Setelah mencapai Alam Kedua Raja Dewa, seseorang dapat melihat sekilas Dao yang lengkap dan bahkan menggunakan sebagian kekuatannya sampai batas tertentu.
Jika seseorang berada di Alam Tertinggi, maka mereka telah menguasai Dao secara sempurna.
“Begitu Jalur Kehidupan saya mencapai Alam Kedua Raja Dewa, saya juga dapat mengabaikan bantuan dari Kosmos Primordial.”
Banyak peluang berharga dari masa lalu yang terus-menerus kehilangan nilai pentingnya!
Seperti Sayap Sha Wu sebelumnya, sebagai Harta Rahasia Aliran Mekanik Tingkat Dewa Sejati Abadi, benda ini sangat membantu Luo Feng ketika ia pertama kali tiba di Tanah Asal. Namun seiring meningkatnya kekuatannya, benda ini hanya menjadi harta karun yang memiliki makna peringatan semata.
Kosmos Primordial akan segera menjadi usang, Morosa masih akan berguna jika dia mencapai Alam Tertinggi.

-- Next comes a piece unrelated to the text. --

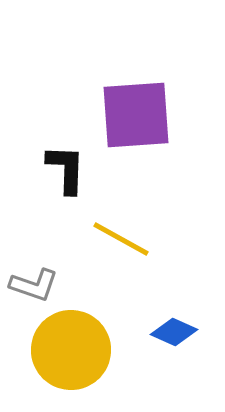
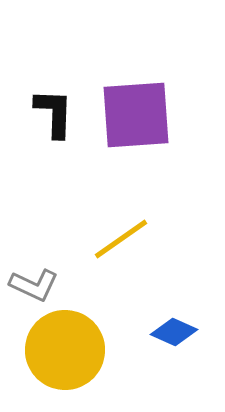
black L-shape: moved 12 px left, 56 px up
yellow line: rotated 64 degrees counterclockwise
gray L-shape: rotated 6 degrees clockwise
yellow circle: moved 6 px left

“Teknik Lie Yuan, sebagai bentuk tertinggi dari Teknik Rahasia Kekuatan Kehendak yang pernah kutemui, masih memberikan bantuan yang signifikan. Menara Bintang… semakin jauh aku maju, semakin penting menara itu!” Luo Feng merasa hal itu menarik.
Di kampung halamannya, Primordial Cosmos, ketika ia masih lemah, ia bahkan menganggap nilai dari Perahu Mausoleum, Sayap Sha Wu, dan Pisau Bayangan Darah lebih besar daripada Menara Bintang.
Hal ini menunjukkan bahwa ketika kekuatan seseorang lemah, bahkan dengan harta benda di depan mata, sulit untuk melihat potensi sejati mereka.
Bahkan tuannya, Tamu Duduk di Gunung, yang secara pribadi membuat Menara Bintang, hanya menganggapnya sebagai Harta Rahasia Tingkat Raja Dewa! Dia belum memahami sifat sejati Menara Bintang.
“Mendesah.”
Sembari memikirkan hal ini, Luo Feng terbang dengan santai dan segera tiba di Istana Kaisar Chu.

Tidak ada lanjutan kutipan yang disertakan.